AI predicts lung cancer survival from CT scan data

2018 12 18 23 50 2740 Lung Lab 400

Harvard researchers have developed an artificial intelligence (AI) algorithm capable of analyzing routine CT scans to predict how well lung cancer patients will respond to treatment, as well as their likelihood of survival, according to an article published online April 22 in Clinical Cancer Research.

The group, led by Hugo Aerts, PhD, sought to improve upon the existing methods for predicting a cancer patient's response to therapy by turning to AI modeling. Aerts is the director of the Computational and Bioinformatics Laboratory at Harvard's Dana-Farber Cancer Institute and Brigham and Women's Hospital.

Hugo Aerts, PhD, of Harvard Medical School.Hugo Aerts, PhD, of Harvard Medical School.

Aerts and colleagues developed a deep-learning model based on ImageNet, a convolutional neural network created at Princeton University and Stanford University that can identify objects from the most relevant features of images. To train their deep-learning model, the investigators applied it to the CT scans of 179 patients with stage III non-small cell lung cancer (NSCLC) who had previously received chemoradiation therapy.

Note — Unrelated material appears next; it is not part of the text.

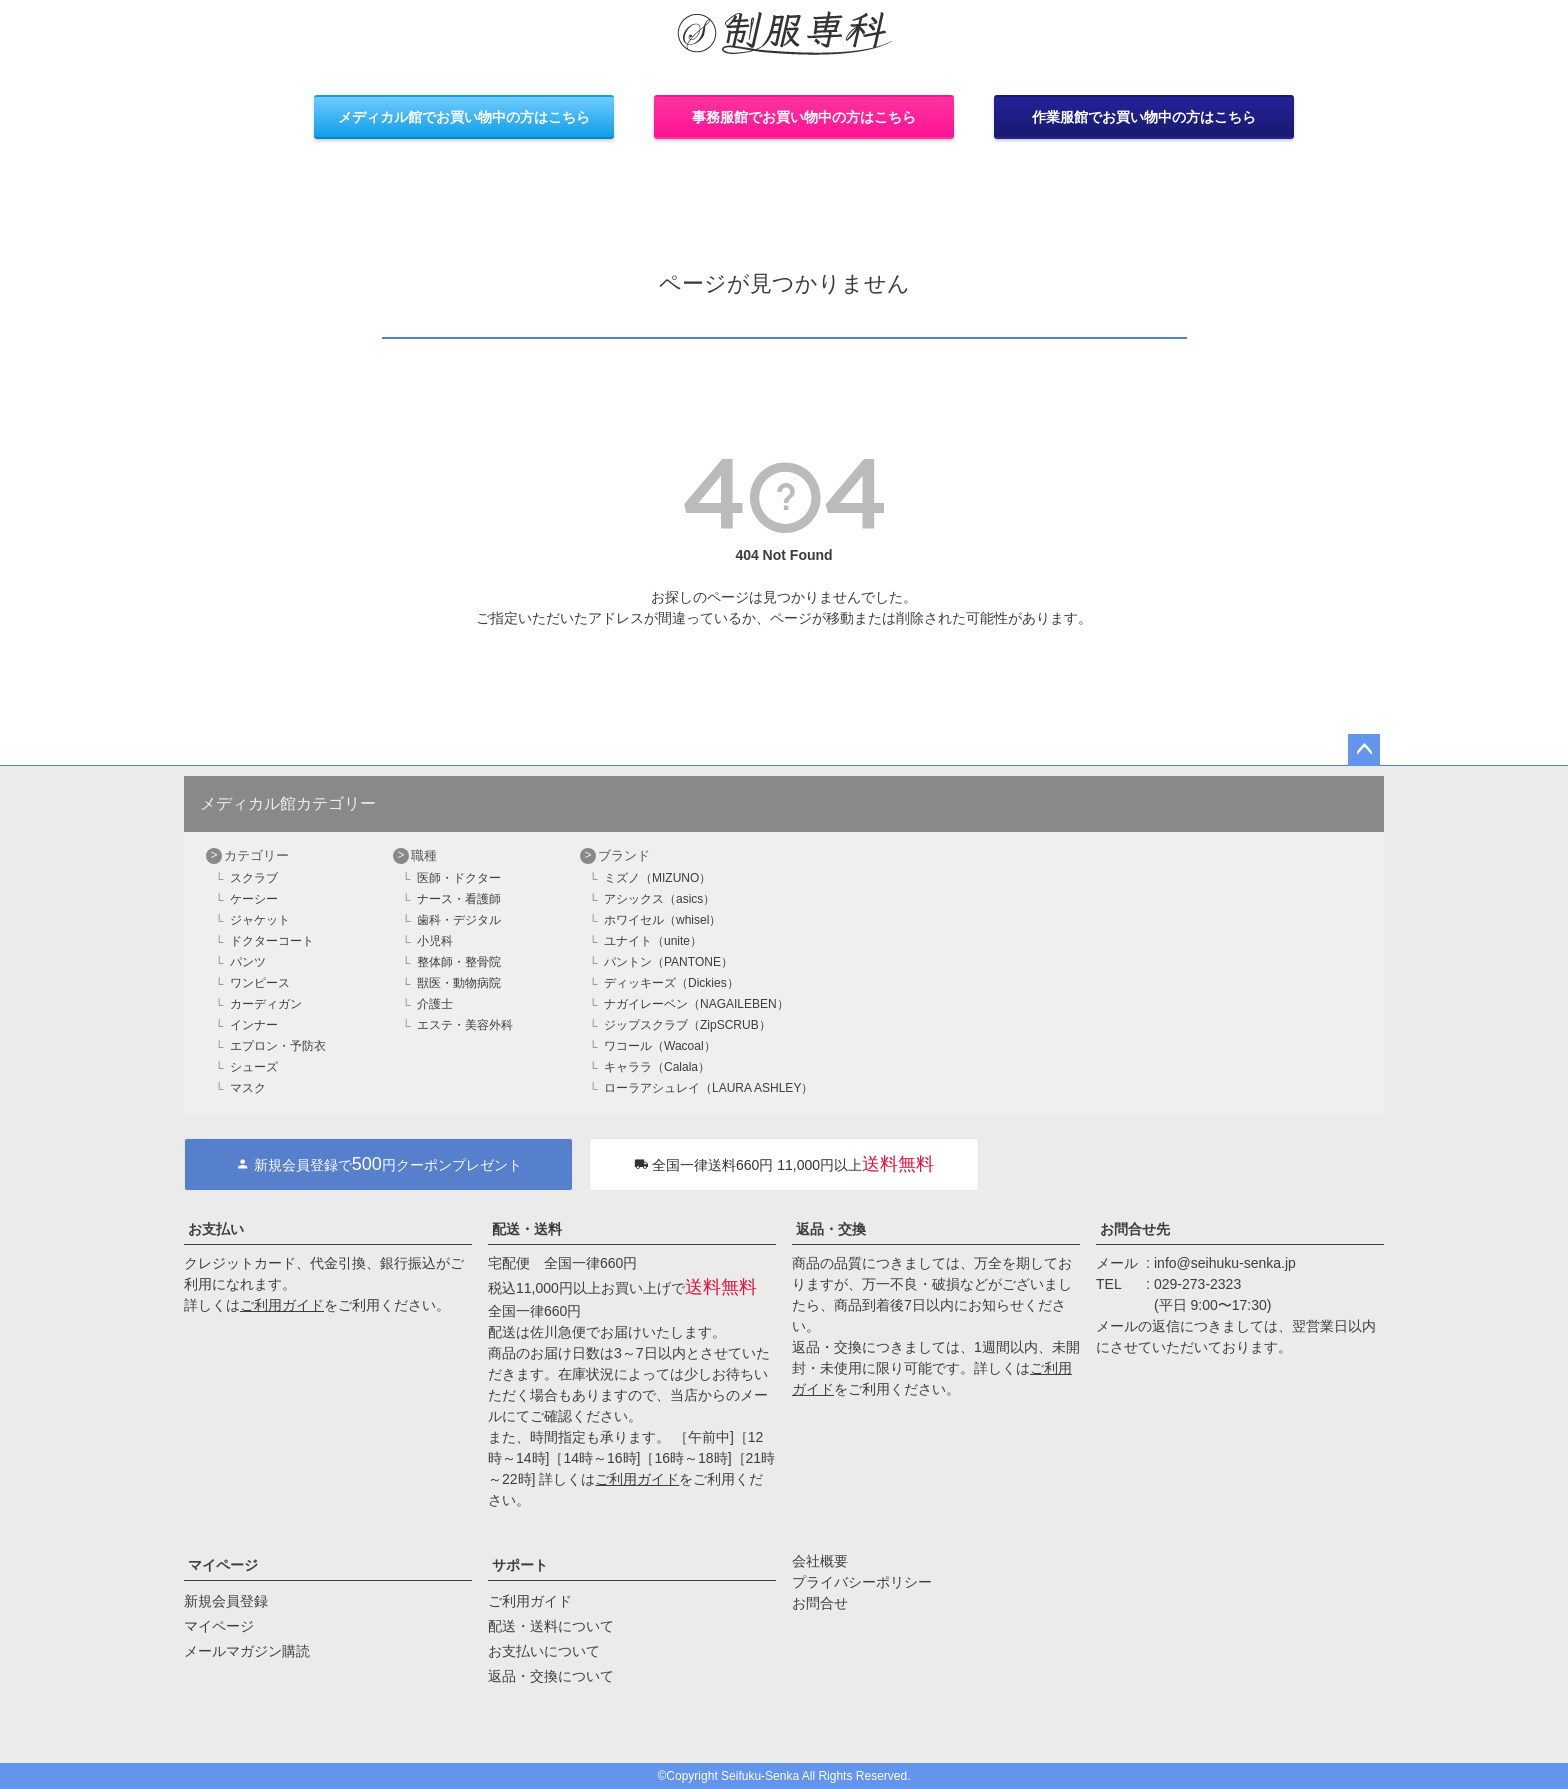 The height and width of the screenshot is (1789, 1568). What do you see at coordinates (659, 899) in the screenshot?
I see `アシックス（asics）` at bounding box center [659, 899].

The CT data consisted of up to four scans per patient, including those obtained before treatment and at one, three, and six months after treatment. The researchers subsequently validated the AI model on a dataset of 178 CT scans from 89 NSCLC patients who had undergone chemoradiation and surgery.

"Radiology [CT] scans are captured routinely from lung cancer patients during follow-up examinations and are already digitized data forms, making them ideal for artificial intelligence applications," Aerts said in a statement to the American Association for Cancer Research (AACR). "Deep-learning models that quantitatively track changes in lesions over time may help clinicians tailor treatment plans for individual patients and help stratify patients into different risk groups for clinical trials."

Overall, the AI model was able to predict the patients' two-year survival with an area under the curve (AUC) of 0.58 by analyzing the pretreatment CT scans and an AUC of 0.74 by analyzing a combination of pretreatment and post-treatment CT scans. The AI model also determined that the patients it categorized as having a low mortality risk were six times more likely to survive than the high-risk patients.

Furthermore, the deep-learning model was more efficient at predicting distant metastasis, cancer progression, and local regional recurrence than a standard set of clinical parameters such as cancer stage and tumor size, Aerts noted.

"Our research demonstrates that deep-learning models integrating routine [CT] scans obtained at multiple time points can improve predictions of survival and cancer-specific outcomes for lung cancer," he said. "By comparison, a standard clinical model relying on stage, gender, age, tumor grade, performance, smoking status, and tumor size could not reliably predict two-year survival or treatment response."

The promising outcome of this proof-of-principle research warrants evaluation of the AI model in prospective clinical trials involving more data, he concluded.